Great report and as usual, you guys look like you had a blast over the tournament. Thanks for all the pics. It would be cool to see you fly the drone over a jumping white or blue, but I am sure it is busy in the cockpit. Thanks again for the great detail and report! Bruce


----------



## MSViking (Oct 11, 2007)

Funny story on the drone. While we always have it with us we are generally to busy fighting the fish to launch the drone, but I did notice another boat doing just that while we were out. The next day I overheard someone asking them about their drone and they said it had gone on to Davy Jones locker.
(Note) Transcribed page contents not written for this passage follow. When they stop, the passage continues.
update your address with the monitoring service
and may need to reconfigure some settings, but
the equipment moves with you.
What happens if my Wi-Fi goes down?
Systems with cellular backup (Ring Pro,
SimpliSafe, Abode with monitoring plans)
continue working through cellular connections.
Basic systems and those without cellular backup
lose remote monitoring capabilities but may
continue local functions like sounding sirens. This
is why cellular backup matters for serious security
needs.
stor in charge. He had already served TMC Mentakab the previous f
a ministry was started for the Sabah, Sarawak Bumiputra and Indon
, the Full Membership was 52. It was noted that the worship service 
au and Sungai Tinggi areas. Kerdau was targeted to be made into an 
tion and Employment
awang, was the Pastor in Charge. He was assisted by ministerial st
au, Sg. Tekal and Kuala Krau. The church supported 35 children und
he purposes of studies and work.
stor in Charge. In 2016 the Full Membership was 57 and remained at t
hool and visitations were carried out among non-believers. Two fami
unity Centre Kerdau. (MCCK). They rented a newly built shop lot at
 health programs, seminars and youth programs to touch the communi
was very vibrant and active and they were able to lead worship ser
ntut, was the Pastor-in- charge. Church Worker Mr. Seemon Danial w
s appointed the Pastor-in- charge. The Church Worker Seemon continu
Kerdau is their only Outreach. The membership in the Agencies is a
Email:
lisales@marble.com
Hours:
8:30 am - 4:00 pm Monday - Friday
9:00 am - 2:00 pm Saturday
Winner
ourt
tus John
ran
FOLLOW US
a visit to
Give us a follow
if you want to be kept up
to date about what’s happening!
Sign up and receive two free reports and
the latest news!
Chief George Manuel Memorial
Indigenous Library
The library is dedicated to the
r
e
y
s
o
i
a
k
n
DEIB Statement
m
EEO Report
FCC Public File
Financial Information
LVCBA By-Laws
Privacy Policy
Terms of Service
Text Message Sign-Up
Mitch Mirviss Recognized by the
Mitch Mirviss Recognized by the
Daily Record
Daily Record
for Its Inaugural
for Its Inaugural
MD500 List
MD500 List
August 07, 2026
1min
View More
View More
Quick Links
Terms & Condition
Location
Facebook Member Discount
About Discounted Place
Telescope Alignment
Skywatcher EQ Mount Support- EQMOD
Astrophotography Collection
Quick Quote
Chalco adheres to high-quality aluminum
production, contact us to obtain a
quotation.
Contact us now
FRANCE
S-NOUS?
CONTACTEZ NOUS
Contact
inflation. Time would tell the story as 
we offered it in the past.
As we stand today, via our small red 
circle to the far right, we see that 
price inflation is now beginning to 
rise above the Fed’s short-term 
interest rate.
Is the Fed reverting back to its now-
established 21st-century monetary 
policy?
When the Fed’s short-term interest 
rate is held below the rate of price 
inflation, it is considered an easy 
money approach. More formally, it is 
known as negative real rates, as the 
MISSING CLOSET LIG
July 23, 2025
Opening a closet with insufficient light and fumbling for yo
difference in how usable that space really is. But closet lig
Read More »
Apparently it did a Crazy Ivan and dove into the sea mid flight and was not recovered, ouch!

Thanks to everyone for all the kind comments.


----------



## bquared (May 25, 2011)

That would not be fun to have the drone wind up in DJL! Anyway, great post and pics and I was rooting for you to be on the leader board at the Blue Marlin Grand Championship at the Wharf this year.


----------



## PELAGIC PIRATE (Oct 10, 2007)

Way to go Robert :thumbsup:


----------



## Scruggspc (Mar 20, 2013)

I love Barrett's face. Great report as always Robert.


----------



## KBGAub (Aug 19, 2012)

Great report Robert, as usual. We tried same yesterday. Heard the bite has moved south to double nipple and dumping grounds. Tried nipple/131 and steps. hot weather/no fish


----------



## finfever61 (Oct 5, 2007)

I always enjoy your family fishing reports. Looks like y'all had a great tournament. Kids grow up so fast, glad you get to spend such quality time with yours and some of their friends.


----------



## Tobiwan (Apr 27, 2012)

Great report! Glad y'all had fun. It was nice meeting you at the weigh-in.


----------



## WhyMe (Apr 21, 2013)

WTG. The colors on the fish are just WOW.
WhyMe 
Mako My Dayo


----------